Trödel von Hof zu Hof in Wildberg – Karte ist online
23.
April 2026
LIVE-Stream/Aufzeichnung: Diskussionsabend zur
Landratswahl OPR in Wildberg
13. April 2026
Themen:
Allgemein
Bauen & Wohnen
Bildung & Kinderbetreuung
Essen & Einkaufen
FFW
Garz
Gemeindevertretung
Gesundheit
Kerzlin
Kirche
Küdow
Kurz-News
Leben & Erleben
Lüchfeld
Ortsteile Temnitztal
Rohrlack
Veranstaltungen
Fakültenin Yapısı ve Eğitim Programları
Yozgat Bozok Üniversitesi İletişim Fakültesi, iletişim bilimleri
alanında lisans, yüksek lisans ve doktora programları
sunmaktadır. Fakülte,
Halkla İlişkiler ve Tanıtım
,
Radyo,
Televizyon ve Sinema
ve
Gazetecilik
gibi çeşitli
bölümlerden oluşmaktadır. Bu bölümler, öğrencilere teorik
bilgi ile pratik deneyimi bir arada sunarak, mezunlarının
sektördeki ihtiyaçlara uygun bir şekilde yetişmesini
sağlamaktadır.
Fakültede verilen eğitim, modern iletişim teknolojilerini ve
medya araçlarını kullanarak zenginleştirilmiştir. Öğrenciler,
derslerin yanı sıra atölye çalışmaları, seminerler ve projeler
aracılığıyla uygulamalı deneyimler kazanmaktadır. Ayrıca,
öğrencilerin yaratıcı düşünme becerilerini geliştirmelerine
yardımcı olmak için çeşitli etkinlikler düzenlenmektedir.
...
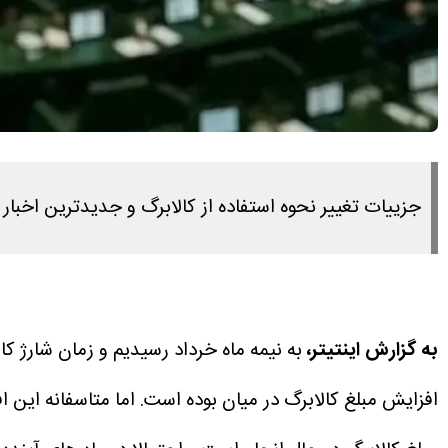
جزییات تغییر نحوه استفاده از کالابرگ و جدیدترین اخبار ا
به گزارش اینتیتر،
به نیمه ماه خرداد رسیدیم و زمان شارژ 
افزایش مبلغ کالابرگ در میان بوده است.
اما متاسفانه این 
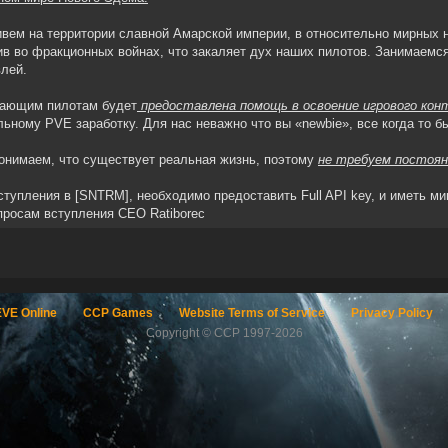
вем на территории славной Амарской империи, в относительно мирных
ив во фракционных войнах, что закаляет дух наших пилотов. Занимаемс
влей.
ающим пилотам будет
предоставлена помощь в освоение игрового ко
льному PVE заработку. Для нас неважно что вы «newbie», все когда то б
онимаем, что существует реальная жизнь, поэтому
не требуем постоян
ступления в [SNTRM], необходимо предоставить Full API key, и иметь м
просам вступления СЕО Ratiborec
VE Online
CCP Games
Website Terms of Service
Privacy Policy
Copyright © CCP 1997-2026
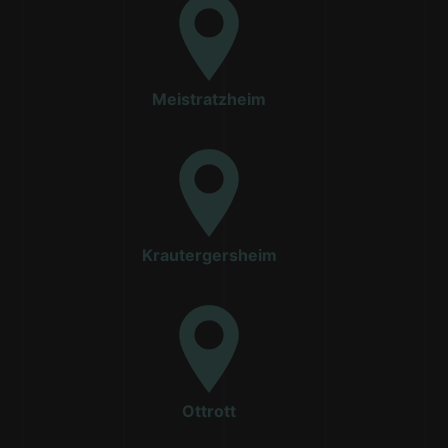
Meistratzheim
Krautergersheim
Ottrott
---
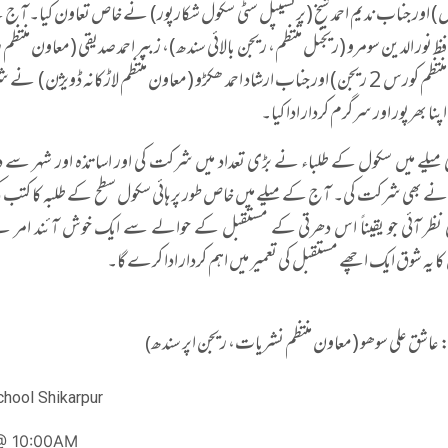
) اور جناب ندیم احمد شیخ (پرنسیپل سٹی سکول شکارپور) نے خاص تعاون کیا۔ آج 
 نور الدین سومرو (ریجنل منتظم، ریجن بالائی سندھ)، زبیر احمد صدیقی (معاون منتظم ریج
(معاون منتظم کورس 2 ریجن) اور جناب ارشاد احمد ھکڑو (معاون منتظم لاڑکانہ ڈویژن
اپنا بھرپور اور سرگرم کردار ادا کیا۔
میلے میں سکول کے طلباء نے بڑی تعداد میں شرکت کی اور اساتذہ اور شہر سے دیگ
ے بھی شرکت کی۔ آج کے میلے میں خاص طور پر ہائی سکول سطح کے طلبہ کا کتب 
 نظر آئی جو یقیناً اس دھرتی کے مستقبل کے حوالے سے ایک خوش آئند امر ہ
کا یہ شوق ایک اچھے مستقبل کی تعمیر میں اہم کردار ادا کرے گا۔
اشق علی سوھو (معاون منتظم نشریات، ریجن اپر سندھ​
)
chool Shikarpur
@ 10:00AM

BRIEF:
Collect the complete line wherever the string "جناب" appears in the records.

RESULT:
) اور جناب ندیم احمد شیخ (پرنسیپل سٹی سکول شکارپور) نے خاص تعاون کیا۔ آج 
(معاون منتظم کورس 2 ریجن) اور جناب ارشاد احمد ھکڑو (معاون منتظم لاڑکانہ ڈویژن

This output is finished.